:: DATA UNDER STUDY ::
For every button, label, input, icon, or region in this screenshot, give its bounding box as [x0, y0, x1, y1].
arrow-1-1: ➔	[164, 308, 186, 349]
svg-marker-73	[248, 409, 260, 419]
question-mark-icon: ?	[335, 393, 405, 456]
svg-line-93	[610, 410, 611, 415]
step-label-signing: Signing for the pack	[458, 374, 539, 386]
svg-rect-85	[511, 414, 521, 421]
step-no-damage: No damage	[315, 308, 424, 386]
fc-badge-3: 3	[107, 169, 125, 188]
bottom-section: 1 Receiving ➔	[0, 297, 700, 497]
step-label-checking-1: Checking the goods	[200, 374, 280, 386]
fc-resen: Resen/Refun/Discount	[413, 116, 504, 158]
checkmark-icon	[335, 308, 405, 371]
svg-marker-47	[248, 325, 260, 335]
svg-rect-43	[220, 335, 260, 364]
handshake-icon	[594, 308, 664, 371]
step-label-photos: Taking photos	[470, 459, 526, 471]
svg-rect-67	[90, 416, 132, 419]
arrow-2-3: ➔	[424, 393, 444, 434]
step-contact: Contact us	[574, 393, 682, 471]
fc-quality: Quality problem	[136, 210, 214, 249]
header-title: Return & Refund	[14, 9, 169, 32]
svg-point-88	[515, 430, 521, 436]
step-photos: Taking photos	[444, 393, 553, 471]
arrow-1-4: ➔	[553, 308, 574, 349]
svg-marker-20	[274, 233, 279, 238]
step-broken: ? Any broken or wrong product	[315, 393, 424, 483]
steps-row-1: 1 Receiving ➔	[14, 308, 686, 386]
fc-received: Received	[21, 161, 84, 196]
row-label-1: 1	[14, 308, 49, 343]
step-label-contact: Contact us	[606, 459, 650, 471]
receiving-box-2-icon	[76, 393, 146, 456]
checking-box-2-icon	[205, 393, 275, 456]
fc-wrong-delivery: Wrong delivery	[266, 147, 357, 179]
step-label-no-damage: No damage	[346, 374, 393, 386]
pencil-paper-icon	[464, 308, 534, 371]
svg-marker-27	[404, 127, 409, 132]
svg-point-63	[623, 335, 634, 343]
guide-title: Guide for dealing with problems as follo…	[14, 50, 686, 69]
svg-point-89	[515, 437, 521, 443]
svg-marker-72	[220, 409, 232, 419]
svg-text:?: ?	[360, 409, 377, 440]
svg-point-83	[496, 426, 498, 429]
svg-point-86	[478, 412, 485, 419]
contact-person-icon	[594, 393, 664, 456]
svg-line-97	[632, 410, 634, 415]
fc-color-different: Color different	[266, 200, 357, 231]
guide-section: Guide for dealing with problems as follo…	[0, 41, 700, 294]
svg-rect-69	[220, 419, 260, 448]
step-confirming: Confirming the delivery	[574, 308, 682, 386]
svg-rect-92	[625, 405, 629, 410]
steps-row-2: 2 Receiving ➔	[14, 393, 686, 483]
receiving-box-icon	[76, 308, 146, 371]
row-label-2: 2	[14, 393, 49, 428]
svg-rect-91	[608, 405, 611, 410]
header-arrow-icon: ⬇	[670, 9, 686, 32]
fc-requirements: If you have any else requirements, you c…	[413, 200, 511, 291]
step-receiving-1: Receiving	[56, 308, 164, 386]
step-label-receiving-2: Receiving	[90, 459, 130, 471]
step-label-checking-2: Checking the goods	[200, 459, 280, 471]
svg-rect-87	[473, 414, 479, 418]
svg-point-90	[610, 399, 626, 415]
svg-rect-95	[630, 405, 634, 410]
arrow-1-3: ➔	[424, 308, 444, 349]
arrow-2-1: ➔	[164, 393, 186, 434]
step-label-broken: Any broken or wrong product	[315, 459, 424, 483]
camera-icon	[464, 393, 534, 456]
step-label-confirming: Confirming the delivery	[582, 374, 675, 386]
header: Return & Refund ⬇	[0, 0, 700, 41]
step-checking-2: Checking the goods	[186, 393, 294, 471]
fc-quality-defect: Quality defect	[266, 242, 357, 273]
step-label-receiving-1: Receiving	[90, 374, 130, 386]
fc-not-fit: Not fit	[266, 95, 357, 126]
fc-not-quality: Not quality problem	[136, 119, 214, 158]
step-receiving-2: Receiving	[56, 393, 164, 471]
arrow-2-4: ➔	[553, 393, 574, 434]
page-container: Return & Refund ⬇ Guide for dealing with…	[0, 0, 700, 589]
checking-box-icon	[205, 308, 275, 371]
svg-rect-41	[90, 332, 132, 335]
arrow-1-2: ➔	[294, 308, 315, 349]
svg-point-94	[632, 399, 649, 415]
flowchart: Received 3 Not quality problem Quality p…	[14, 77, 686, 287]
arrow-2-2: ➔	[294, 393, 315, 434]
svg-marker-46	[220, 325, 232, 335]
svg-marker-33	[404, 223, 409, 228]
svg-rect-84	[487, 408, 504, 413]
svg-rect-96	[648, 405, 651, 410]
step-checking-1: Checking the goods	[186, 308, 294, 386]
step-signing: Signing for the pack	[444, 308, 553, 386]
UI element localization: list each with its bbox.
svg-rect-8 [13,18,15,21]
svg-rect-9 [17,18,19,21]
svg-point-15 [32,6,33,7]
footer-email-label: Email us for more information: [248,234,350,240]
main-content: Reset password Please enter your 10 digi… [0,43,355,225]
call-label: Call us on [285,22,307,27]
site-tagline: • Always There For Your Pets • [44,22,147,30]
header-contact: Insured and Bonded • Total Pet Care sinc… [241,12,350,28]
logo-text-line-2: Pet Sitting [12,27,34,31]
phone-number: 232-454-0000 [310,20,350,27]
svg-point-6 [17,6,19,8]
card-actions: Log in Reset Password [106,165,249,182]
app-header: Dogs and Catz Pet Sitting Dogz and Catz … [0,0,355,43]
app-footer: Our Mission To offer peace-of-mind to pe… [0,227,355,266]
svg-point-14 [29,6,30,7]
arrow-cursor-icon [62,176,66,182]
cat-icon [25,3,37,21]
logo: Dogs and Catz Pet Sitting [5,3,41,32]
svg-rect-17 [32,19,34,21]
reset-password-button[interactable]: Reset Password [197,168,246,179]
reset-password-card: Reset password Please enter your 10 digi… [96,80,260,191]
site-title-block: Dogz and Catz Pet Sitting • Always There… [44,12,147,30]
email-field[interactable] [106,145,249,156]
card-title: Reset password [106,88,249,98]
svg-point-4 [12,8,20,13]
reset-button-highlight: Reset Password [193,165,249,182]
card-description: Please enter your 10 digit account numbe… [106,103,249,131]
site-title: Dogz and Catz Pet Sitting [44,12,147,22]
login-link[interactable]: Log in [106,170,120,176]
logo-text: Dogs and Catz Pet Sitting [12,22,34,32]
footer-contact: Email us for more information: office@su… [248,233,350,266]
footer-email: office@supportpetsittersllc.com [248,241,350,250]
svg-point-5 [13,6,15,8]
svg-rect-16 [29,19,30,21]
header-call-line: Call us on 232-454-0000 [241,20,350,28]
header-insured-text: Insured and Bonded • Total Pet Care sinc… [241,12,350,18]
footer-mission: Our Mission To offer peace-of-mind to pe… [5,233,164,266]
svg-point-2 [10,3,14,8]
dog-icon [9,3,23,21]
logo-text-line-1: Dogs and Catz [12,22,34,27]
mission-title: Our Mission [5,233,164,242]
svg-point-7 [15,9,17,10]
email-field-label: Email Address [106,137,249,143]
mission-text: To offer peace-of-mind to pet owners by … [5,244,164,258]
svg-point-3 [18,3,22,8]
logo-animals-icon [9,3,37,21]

==

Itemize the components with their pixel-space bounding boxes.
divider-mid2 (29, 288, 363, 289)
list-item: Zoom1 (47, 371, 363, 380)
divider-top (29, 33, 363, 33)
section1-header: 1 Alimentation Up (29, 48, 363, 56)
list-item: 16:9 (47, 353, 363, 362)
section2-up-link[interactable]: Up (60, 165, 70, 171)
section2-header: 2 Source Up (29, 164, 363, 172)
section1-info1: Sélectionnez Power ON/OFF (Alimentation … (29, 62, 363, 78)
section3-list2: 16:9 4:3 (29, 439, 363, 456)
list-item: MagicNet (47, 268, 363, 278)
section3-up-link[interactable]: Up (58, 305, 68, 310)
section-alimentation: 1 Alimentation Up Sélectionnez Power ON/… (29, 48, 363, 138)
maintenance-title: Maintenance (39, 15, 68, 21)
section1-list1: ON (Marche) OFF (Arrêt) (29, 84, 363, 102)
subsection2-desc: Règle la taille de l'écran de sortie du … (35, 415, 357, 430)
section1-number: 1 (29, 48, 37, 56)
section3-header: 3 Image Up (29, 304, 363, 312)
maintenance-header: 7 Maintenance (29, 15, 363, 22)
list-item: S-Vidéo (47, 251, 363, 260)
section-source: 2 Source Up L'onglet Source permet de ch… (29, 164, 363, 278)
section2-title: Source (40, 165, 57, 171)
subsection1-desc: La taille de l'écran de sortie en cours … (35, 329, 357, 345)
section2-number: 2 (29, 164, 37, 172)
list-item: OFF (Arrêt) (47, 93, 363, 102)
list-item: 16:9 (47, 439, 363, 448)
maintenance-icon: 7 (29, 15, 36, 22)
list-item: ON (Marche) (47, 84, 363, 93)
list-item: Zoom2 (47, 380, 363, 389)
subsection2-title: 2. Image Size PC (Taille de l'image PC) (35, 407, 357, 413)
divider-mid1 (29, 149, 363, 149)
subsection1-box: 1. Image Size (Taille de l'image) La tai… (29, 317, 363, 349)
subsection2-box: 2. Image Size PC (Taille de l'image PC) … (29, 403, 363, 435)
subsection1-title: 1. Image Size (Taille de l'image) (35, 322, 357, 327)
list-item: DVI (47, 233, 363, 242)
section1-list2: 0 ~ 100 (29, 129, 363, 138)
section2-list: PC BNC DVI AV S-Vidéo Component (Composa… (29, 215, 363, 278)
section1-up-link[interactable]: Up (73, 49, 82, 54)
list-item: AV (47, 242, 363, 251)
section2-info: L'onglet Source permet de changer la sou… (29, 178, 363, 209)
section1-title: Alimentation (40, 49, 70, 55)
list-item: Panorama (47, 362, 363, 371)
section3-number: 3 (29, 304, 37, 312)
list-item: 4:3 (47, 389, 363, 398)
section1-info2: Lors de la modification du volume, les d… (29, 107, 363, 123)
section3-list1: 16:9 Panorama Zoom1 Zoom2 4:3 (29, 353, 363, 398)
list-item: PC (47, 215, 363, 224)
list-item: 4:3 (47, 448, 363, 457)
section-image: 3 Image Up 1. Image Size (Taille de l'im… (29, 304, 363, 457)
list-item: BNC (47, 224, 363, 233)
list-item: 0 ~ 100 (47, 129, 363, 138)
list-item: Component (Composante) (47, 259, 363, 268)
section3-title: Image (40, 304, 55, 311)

...

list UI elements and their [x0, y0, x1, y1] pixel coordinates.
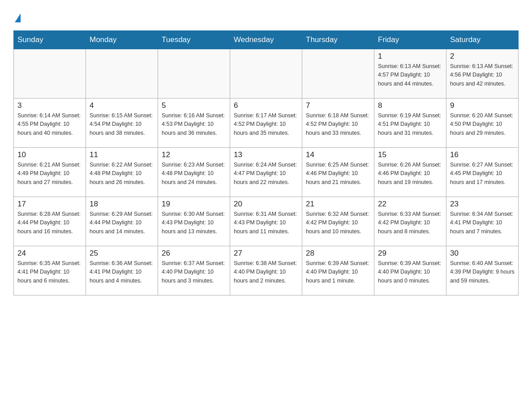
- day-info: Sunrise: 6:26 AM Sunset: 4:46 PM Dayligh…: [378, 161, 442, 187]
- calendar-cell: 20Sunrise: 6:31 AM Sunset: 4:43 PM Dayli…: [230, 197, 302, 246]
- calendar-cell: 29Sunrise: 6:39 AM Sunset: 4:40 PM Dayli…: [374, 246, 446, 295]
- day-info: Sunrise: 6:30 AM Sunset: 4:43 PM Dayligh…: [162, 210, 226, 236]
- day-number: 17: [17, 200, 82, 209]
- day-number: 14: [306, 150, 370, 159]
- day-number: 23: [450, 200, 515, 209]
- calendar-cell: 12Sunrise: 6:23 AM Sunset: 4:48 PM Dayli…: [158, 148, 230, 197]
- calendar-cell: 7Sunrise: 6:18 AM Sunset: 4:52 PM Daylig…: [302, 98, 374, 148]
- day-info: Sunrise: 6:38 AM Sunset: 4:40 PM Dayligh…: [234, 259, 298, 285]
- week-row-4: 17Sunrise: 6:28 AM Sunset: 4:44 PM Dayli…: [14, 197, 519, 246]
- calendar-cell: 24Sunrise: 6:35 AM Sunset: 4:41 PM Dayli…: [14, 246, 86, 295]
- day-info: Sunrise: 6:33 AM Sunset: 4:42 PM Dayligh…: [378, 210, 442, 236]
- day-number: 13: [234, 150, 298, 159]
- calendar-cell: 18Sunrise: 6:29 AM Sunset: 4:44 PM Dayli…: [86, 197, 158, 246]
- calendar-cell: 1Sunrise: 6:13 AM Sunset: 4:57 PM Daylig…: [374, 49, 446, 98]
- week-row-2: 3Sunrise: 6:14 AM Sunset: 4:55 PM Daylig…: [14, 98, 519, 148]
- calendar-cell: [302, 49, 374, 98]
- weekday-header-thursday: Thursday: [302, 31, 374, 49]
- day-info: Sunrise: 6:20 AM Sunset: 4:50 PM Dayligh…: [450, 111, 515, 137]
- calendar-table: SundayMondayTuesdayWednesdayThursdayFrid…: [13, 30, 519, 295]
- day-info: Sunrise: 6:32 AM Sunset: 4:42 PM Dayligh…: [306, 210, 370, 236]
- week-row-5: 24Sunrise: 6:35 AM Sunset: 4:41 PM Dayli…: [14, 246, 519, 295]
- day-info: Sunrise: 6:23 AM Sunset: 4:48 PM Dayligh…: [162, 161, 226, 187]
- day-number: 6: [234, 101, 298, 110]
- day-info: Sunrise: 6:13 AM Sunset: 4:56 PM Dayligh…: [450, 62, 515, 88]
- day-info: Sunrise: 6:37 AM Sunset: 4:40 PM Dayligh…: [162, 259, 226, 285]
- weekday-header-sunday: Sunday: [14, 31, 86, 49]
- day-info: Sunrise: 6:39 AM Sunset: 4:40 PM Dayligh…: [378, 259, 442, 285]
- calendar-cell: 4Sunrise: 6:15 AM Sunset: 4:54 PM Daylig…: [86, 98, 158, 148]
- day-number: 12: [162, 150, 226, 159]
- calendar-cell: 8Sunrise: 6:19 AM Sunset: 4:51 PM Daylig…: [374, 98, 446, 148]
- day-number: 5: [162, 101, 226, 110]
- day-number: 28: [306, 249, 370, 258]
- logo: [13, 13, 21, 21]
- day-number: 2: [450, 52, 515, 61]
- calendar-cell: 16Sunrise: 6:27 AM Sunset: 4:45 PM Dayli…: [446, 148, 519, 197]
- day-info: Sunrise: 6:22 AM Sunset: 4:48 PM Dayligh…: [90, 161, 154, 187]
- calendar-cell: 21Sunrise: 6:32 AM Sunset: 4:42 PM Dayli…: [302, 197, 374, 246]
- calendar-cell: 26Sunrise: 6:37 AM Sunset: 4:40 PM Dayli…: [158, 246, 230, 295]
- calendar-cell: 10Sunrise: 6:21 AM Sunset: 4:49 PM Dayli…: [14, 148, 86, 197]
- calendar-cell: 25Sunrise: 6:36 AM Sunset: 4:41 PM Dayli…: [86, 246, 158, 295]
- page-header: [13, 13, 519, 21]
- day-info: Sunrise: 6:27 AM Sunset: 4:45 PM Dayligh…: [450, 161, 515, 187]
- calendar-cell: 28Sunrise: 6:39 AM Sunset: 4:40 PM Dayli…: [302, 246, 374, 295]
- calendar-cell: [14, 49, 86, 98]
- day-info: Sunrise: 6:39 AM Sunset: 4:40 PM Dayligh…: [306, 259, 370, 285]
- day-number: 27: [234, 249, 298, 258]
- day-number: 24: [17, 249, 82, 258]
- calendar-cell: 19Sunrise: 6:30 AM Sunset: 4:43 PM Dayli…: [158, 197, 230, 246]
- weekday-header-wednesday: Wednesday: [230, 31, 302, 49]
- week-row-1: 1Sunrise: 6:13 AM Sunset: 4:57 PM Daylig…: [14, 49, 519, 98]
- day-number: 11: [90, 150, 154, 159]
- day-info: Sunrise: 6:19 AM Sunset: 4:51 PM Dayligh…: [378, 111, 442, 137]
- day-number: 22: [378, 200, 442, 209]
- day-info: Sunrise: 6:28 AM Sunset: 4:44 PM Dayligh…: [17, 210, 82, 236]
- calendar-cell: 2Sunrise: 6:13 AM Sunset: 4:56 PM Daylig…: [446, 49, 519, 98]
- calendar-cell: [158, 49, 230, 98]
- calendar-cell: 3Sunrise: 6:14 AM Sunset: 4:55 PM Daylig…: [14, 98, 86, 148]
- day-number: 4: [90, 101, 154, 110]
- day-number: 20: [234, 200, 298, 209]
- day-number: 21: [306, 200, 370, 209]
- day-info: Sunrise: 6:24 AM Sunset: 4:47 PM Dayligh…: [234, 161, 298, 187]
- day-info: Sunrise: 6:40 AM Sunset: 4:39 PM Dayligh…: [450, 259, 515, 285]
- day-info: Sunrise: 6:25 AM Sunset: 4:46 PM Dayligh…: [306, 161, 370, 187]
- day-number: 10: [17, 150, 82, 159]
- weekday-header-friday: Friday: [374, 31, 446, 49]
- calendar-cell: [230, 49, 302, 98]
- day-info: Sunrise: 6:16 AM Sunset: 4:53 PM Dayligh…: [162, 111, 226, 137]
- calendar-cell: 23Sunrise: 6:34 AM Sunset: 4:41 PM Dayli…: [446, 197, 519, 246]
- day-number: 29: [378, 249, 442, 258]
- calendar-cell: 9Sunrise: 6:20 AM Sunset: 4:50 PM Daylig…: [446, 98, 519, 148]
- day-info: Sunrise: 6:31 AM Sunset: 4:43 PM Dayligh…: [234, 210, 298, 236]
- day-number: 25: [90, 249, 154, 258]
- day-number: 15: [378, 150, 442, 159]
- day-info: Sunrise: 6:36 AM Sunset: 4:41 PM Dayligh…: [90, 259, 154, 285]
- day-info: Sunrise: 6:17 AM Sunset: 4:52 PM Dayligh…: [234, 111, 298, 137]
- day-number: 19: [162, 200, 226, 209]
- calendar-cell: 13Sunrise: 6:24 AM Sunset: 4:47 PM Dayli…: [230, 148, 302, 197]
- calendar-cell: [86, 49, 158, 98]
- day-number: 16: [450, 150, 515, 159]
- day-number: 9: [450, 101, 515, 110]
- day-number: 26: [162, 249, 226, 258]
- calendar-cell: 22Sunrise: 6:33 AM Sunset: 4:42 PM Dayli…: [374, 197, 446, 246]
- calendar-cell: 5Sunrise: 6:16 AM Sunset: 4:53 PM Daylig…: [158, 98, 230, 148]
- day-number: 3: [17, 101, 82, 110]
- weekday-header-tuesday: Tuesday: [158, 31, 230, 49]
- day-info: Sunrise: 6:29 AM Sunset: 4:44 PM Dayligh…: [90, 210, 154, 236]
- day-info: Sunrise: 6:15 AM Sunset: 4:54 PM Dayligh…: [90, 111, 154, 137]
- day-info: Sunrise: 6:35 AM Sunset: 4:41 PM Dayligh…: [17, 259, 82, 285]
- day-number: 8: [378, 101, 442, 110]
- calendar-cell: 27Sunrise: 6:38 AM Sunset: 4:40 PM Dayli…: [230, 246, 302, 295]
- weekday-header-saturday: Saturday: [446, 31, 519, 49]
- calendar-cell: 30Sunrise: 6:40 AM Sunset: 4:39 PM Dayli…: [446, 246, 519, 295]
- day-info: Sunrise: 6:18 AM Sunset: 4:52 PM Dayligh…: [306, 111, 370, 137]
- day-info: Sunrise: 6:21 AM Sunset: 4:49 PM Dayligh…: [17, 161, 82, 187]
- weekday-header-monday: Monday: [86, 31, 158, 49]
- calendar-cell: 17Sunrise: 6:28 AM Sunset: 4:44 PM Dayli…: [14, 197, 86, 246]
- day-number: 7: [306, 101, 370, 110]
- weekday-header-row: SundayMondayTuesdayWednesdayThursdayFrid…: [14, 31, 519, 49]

:: INSTRUCTIONS TO FOLLOW ::
The answer must be every line from the entries above that holds the string "Confirming".

:: ANSWER AREA ::
step-confirming: Confirming the delivery	[574, 308, 682, 386]
step-label-confirming: Confirming the delivery	[582, 374, 675, 386]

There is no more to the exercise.